Sometimes, Mood Whiplash can extend to entire sequels, where the original was funny but its sequel is rather dark. More often, however, a dark film will spawn a sequel that degenerates into self-parody and farce.
In episodic media, this trope will often take the form of a light-hearted stand-alone episode breaking up a darker Story Arc. If the work is a comedy and the trope is deliberately invoked, then it's being Played for Laughs.
This trope often goes hand in hand with Out-of-Genre Experience. Short-term mood whiplash may be triggered by effects such as a Quiet Cry for Help. Compare Mood Dissonance, where two events of contrasting mood play out simultaneously, Soundtrack Dissonance, the musical equivalent, and Bread, Eggs, Milk, Squick, when the whiplash happens midline. Shows that incorporate the Cerebus Rollercoaster are very prone to this. See My God, You Are Serious! for a specific version of Mood Whiplash. Mood-Swinger is when the character suffers from this trope in-universe.
Vile Villain, Saccharine Show is a very specific subtrope of this, where the main villain is far scarier than the tone of the show would usually warrant. See Knight of Cerebus for when the appearance of a Big Bad invokes this trope. Made Myself Sad is a (usually funny) subtrope. Also see Cry Laughing for a way it can be used. Gut Punch is a subtrope. Inner Thoughts, Outsider Puzzlement frequently involves this.

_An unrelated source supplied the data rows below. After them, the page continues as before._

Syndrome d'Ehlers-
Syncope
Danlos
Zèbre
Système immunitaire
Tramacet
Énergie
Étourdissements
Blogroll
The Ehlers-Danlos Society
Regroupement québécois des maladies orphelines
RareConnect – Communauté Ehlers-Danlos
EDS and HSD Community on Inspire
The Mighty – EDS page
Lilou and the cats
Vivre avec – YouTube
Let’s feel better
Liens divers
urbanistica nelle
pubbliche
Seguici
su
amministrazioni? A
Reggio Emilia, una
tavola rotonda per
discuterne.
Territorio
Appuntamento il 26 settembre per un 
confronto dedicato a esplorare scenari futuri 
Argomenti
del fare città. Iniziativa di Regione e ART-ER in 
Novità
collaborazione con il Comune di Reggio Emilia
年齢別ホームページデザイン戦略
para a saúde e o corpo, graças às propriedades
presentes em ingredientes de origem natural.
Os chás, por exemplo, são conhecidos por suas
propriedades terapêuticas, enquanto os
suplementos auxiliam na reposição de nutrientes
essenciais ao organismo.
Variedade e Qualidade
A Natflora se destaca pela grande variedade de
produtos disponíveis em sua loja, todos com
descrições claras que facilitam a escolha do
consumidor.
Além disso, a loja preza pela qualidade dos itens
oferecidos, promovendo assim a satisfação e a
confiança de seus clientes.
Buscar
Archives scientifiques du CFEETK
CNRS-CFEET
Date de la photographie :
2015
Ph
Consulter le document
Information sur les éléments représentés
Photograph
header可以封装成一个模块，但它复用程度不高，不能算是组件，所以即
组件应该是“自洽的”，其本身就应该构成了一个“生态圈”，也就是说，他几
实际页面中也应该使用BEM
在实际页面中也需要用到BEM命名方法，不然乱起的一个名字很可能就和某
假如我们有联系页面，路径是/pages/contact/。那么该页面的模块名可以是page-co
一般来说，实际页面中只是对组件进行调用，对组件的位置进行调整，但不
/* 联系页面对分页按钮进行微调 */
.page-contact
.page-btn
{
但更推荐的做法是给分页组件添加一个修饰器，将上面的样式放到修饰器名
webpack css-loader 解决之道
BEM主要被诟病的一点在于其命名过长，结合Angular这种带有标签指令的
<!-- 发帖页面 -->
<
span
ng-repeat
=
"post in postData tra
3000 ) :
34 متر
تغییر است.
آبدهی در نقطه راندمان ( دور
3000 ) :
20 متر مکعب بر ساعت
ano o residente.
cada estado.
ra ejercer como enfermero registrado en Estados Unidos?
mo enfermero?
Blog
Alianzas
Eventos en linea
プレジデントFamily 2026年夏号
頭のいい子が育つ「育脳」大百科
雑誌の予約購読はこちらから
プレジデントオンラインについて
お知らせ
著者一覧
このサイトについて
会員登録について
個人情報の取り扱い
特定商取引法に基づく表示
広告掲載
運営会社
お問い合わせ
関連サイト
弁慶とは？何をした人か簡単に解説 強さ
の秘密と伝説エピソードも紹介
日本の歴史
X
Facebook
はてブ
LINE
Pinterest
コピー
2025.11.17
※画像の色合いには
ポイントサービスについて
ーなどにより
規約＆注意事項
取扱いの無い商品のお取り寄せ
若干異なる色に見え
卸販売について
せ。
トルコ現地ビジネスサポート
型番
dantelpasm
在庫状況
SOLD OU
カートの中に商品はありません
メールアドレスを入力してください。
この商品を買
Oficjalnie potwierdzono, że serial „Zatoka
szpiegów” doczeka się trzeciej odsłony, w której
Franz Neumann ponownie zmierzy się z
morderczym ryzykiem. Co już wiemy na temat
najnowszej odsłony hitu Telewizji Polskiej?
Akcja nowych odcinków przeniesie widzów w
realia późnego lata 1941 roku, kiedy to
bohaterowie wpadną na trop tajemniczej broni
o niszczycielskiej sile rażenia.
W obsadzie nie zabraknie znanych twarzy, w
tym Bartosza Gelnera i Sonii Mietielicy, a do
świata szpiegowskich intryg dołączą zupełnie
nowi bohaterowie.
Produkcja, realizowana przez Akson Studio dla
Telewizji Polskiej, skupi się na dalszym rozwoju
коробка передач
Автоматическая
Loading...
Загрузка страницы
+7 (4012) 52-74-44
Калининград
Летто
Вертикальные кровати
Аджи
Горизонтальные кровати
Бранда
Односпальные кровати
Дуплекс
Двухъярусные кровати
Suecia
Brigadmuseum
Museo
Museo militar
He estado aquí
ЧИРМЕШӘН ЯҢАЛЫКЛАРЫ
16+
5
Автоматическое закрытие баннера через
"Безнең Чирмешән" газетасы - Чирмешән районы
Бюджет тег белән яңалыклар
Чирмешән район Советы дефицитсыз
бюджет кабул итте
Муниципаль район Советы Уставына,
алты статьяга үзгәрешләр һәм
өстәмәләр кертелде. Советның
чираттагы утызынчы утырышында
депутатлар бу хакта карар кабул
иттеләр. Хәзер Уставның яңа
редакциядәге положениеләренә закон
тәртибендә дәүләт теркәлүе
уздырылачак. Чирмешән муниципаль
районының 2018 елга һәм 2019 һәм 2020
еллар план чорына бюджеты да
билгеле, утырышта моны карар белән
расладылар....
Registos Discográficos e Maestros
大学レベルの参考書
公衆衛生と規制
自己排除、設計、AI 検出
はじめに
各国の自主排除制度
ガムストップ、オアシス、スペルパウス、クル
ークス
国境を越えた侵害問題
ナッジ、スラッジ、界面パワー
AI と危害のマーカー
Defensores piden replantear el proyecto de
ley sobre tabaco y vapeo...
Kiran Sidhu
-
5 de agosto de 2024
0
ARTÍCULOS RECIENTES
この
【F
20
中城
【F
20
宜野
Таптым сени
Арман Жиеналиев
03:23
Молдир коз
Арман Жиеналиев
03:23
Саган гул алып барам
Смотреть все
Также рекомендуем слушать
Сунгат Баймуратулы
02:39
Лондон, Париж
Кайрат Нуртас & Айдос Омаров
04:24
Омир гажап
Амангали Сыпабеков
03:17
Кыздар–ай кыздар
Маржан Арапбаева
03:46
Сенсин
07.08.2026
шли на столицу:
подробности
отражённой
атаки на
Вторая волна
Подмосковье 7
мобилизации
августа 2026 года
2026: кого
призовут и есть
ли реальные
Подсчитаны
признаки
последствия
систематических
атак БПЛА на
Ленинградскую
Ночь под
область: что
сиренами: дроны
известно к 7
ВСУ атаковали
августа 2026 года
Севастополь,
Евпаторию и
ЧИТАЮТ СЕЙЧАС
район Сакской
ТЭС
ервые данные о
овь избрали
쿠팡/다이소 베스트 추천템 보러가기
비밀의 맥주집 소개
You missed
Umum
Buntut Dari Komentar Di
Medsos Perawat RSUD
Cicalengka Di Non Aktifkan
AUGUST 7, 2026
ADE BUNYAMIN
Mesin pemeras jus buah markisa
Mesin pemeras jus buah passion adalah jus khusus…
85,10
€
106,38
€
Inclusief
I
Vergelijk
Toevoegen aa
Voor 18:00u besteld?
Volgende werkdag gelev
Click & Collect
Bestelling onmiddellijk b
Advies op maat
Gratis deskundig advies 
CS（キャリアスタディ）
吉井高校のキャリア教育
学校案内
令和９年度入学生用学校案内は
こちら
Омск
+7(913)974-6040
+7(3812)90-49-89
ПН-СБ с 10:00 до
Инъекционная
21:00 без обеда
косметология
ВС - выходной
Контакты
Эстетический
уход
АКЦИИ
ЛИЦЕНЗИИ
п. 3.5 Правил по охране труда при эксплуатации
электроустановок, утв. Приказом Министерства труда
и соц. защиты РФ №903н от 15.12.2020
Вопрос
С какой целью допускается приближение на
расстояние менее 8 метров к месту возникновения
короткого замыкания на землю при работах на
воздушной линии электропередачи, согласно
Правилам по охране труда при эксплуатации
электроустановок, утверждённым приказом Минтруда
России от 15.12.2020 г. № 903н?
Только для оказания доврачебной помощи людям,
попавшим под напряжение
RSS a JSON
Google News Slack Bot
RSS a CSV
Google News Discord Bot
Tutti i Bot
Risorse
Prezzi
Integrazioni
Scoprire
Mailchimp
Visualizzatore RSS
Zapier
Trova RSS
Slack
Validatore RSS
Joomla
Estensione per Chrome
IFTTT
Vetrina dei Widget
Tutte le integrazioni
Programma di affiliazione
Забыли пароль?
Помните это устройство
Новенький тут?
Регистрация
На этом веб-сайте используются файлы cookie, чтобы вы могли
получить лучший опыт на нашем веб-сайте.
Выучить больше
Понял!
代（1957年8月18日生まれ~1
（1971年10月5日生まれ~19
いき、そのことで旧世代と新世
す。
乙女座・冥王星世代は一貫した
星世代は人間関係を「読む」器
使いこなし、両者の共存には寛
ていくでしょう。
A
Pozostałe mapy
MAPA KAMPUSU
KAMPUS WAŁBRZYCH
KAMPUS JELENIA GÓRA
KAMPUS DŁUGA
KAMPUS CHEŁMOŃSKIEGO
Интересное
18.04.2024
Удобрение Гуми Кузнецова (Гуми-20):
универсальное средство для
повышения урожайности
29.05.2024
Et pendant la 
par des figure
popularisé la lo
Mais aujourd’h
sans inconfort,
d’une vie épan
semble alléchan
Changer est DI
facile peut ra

Ascended Fridge Horror can often be a source of this, by glossing over the dire implications of something one moment and then exploring them the next.
Not to be confused with Dastardly Whiplash, or one from Emotional Powers. If this is done in quick succession and is Played for Laughs, it's Bathos. When Played for Horror, it's Surprise Creepy. If the moment in question is a sad moment which is followed by a happier moment, that's Tear Dryer. May involve a Smash Cut.
Sometimes Truth in Television: the human body is physically made to laugh after some devastating event in order to get your bodily chemicals back to normal.